*** PROVIDED RECORDS
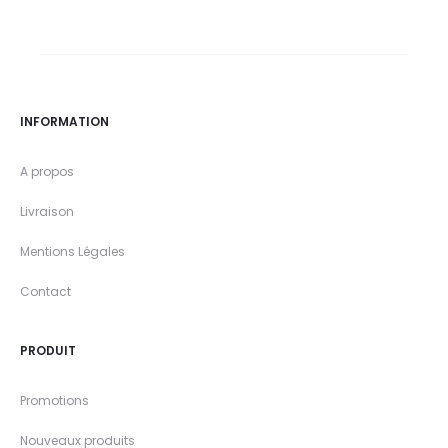
INFORMATION
A propos
Livraison
Mentions Légales
Contact
PRODUIT
Promotions
Nouveaux produits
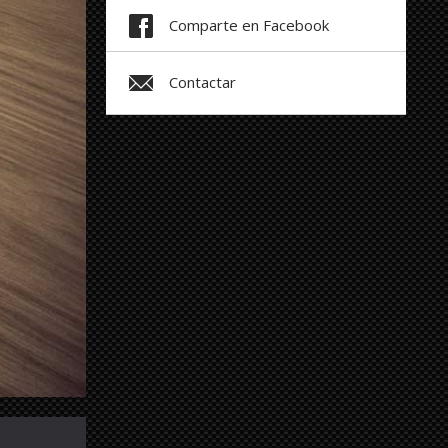
Comparte en Facebook
Contactar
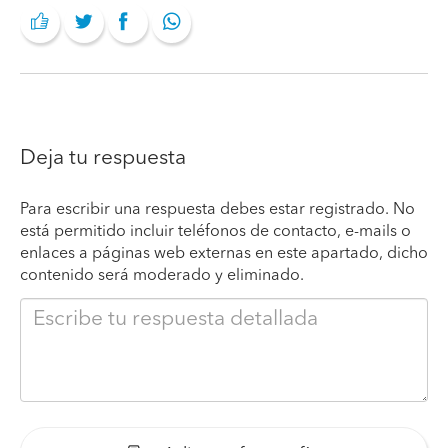
Deja tu respuesta
Para escribir una respuesta debes estar registrado. No
está permitido incluir teléfonos de contacto, e-mails o
enlaces a páginas web externas en este apartado, dicho
contenido será moderado y eliminado.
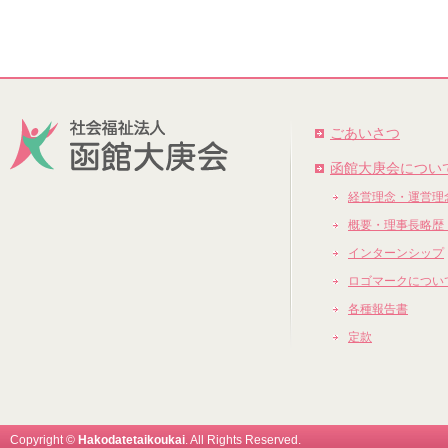
ごあいさつ
函館大庚会につい
経営理念・運営理
概要・理事長略歴
インターンシップ
ロゴマークについ
各種報告書
定款
Copyright ©
Hakodatetaikoukai
. All Rights Reserved.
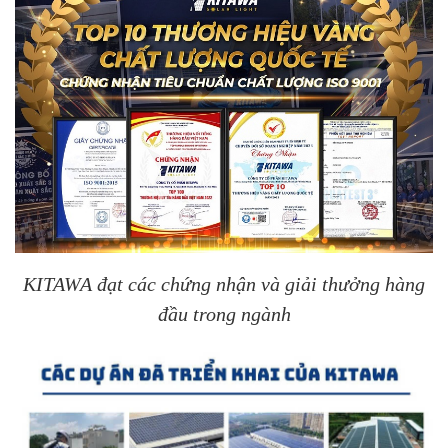
KITAWA đạt các chứng nhận và giải thưởng hàng
đầu trong ngành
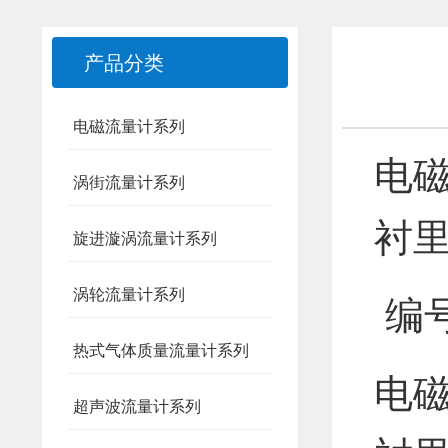
产品分类
电磁流量计系列
电磁
涡街流量计系列
衬里
旋进漩涡流量计系列
涡轮流量计系列
编号
热式气体质量流量计系列
电磁
超声波流量计系列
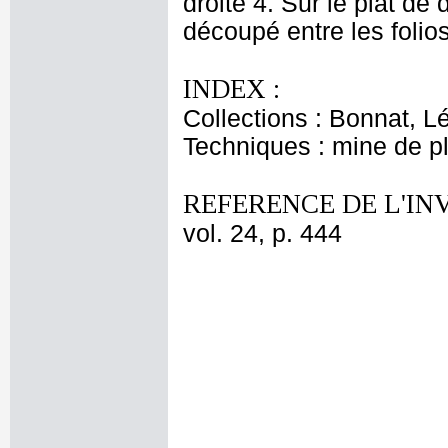
droite 4. Sur le plat de
découpé entre les folio
INDEX :
Collections : Bonnat, L
Techniques : mine de 
REFERENCE DE L'IN
vol. 24, p. 444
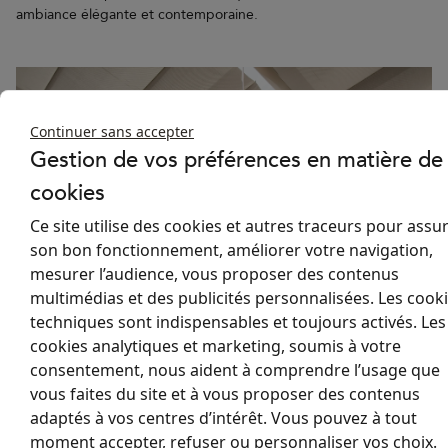
ambiance élégante et contemporaine.
Continuer sans accepter
Gestion de vos préférences en matière de
cookies
"Le store est à la fois
Témoignage
Ce site utilise des cookies et autres traceurs pour assu
beau et très efficace.
client
son bon fonctionnement, améliorer votre navigation,
Même quand il fait
très chaud dehors, la
mesurer l’audience, vous proposer des contenus
Jean-Marc
pièce reste fraîche.
multimédias et des publicités personnalisées. Les cook
Store anti-
C'est devenu notre
techniques sont indispensables et toujours activés. Les
chaleur
coin préféré de la
cookies analytiques et marketing, soumis à votre
OASIS
maison."
consentement, nous aident à comprendre l’usage que
vous faites du site et à vous proposer des contenus
adaptés à vos centres d’intérêt. Vous pouvez à tout
moment accepter, refuser ou personnaliser vos choix.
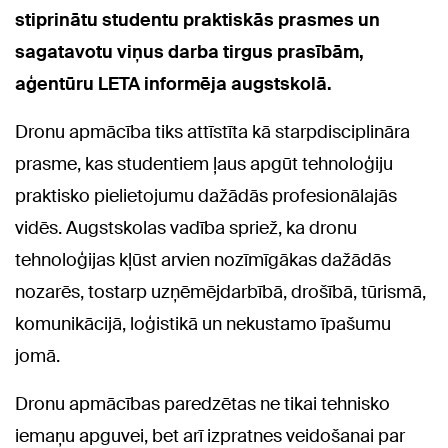
stiprinātu studentu praktiskās prasmes un
sagatavotu viņus darba tirgus prasībām,
aģentūru LETA informēja augstskolā.
Dronu apmācība tiks attīstīta kā starpdisciplināra
prasme, kas studentiem ļaus apgūt tehnoloģiju
praktisko pielietojumu dažādās profesionālajās
vidēs. Augstskolas vadība spriež, ka dronu
tehnoloģijas kļūst arvien nozīmīgākas dažādās
nozarēs, tostarp uzņēmējdarbībā, drošībā, tūrismā,
komunikācijā, loģistikā un nekustamo īpašumu
jomā.
Dronu apmācības paredzētas ne tikai tehnisko
iemaņu apguvei, bet arī izpratnes veidošanai par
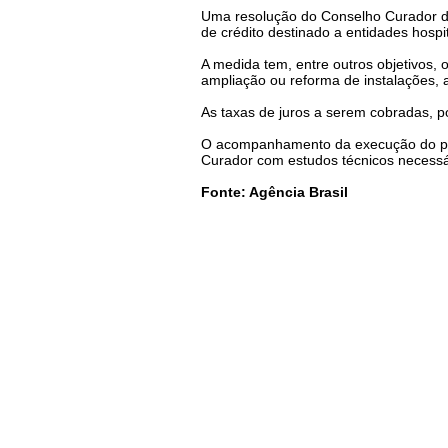
Uma resolução do Conselho Curador do
de crédito destinado a entidades hospi
A medida tem, entre outros objetivos, 
ampliação ou reforma de instalações,
As taxas de juros a serem cobradas, p
O acompanhamento da execução do prog
Curador com estudos técnicos necessá
Fonte: Agência Brasil
Todos os direitos reservados 2002 - 202
fenaess@fenaess.org.br
SRTVS - Quadra 701 - Bloco "E" - Lotes 2/
Telefone - 61-3202.4323
Asa Sul - Brasília/DF - Cep: 70340-902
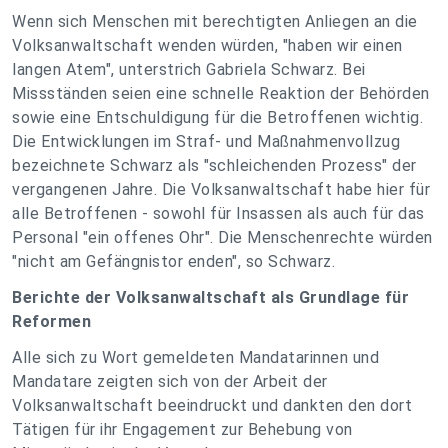
Wenn sich Menschen mit berechtigten Anliegen an die
Volksanwaltschaft wenden würden, "haben wir einen
langen Atem", unterstrich Gabriela Schwarz. Bei
Missständen seien eine schnelle Reaktion der Behörden
sowie eine Entschuldigung für die Betroffenen wichtig.
Die Entwicklungen im Straf- und Maßnahmenvollzug
bezeichnete Schwarz als "schleichenden Prozess" der
vergangenen Jahre. Die Volksanwaltschaft habe hier für
alle Betroffenen - sowohl für Insassen als auch für das
Personal "ein offenes Ohr". Die Menschenrechte würden
"nicht am Gefängnistor enden", so Schwarz.
Berichte der Volksanwaltschaft als Grundlage für
Reformen
Alle sich zu Wort gemeldeten Mandatarinnen und
Mandatare zeigten sich von der Arbeit der
Volksanwaltschaft beeindruckt und dankten den dort
Tätigen für ihr Engagement zur Behebung von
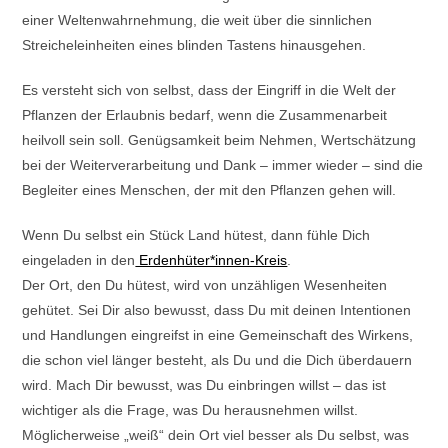
einer Weltenwahrnehmung, die weit über die sinnlichen
Streicheleinheiten eines blinden Tastens hinausgehen.
Es versteht sich von selbst, dass der Eingriff in die Welt der
Pflanzen der Erlaubnis bedarf, wenn die Zusammenarbeit
heilvoll sein soll. Genügsamkeit beim Nehmen, Wertschätzung
bei der Weiterverarbeitung und Dank – immer wieder – sind die
Begleiter eines Menschen, der mit den Pflanzen gehen will.
Wenn Du selbst ein Stück Land hütest, dann fühle Dich
eingeladen in den
Erdenhüter*innen-Kreis
.
Der Ort, den Du hütest, wird von unzähligen Wesenheiten
gehütet. Sei Dir also bewusst, dass Du mit deinen Intentionen
und Handlungen eingreifst in eine Gemeinschaft des Wirkens,
die schon viel länger besteht, als Du und die Dich überdauern
wird. Mach Dir bewusst, was Du einbringen willst – das ist
wichtiger als die Frage, was Du herausnehmen willst.
Möglicherweise „weiß“ dein Ort viel besser als Du selbst, was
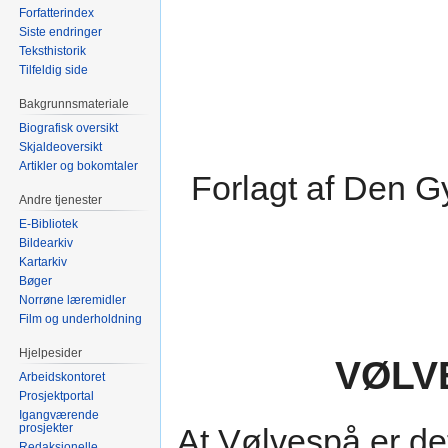
Forfatterindex
Siste endringer
Teksthistorik
Tilfeldig side
Bakgrunnsmateriale
Biografisk oversikt
Skjaldeoversikt
Artikler og bokomtaler
Forlagt af Den G
Andre tjenester
E-Bibliotek
Bildearkiv
Kartarkiv
Bøger
Norrøne læremidler
Film og underholdning
Hjelpesider
VØLV
Arbeidskontoret
Prosjektportal
Igangværende
prosjekter
At Vølvespå er d
Redaksjonelle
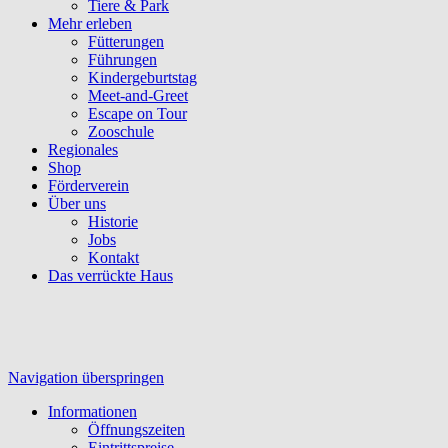
Tiere & Park
Mehr erleben
Fütterungen
Führungen
Kindergeburtstag
Meet-and-Greet
Escape on Tour
Zooschule
Regionales
Shop
Förderverein
Über uns
Historie
Jobs
Kontakt
Das verrückte Haus
Navigation überspringen
Informationen
Öffnungszeiten
Eintrittspreise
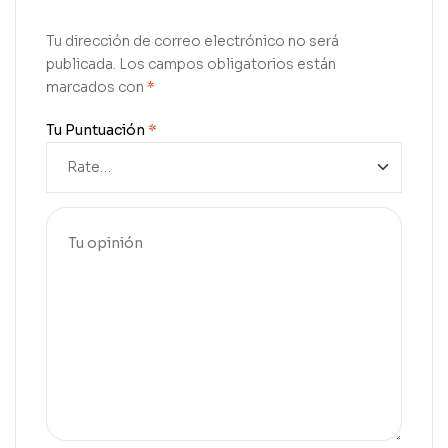
Tu dirección de correo electrónico no será
publicada.
Los campos obligatorios están
marcados con
*
Tu Puntuación
*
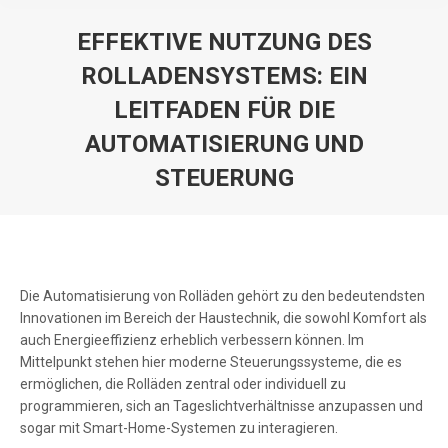
EFFEKTIVE NUTZUNG DES
ROLLADENSYSTEMS: EIN
LEITFADEN FÜR DIE
AUTOMATISIERUNG UND
STEUERUNG
You are here:
Die Automatisierung von Rolläden gehört zu den bedeutendsten
Innovationen im Bereich der Haustechnik, die sowohl Komfort als
auch Energieeffizienz erheblich verbessern können. Im
Mittelpunkt stehen hier moderne Steuerungssysteme, die es
ermöglichen, die Rolläden zentral oder individuell zu
programmieren, sich an Tageslichtverhältnisse anzupassen und
sogar mit Smart-Home-Systemen zu interagieren.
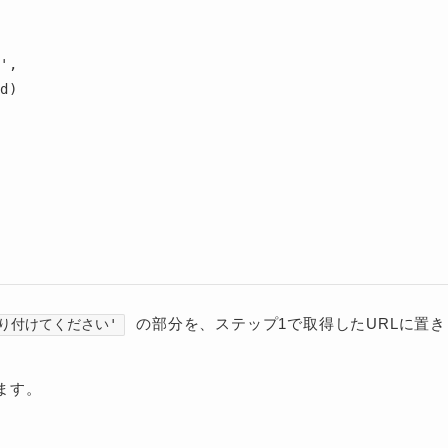
の部分を、ステップ1で取得したURLに置き
を貼り付けてください'
ます。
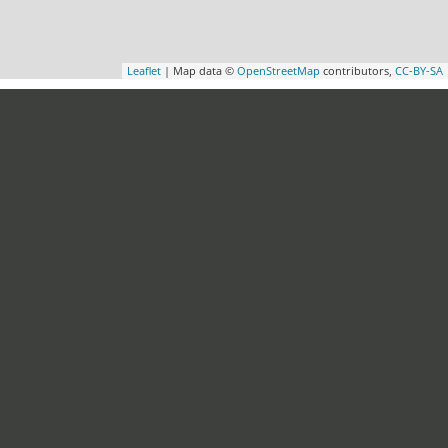
Leaflet
| Map data ©
OpenStreetMap
contributors,
CC-BY-SA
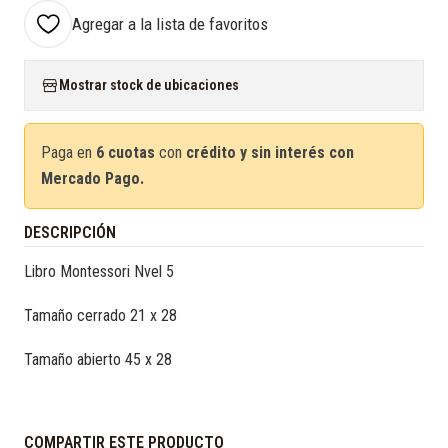
Agregar a la lista de favoritos
Mostrar stock de ubicaciones
Paga en
6 cuotas
con
crédito y sin interés con
Mercado Pago.
DESCRIPCIÓN
Libro Montessori Nvel 5
Tamaño cerrado 21 x 28
Tamaño abierto 45 x 28
COMPARTIR ESTE PRODUCTO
******
### AIM OF THE TASK:
The answer must be every line from the records above that contains the word "hütest", copied out.

### RESPONSE FOR THIS EXERCISE:
Wenn Du selbst ein Stück Land hütest, dann fühle Dich
Der Ort, den Du hütest, wird von unzähligen Wesenheiten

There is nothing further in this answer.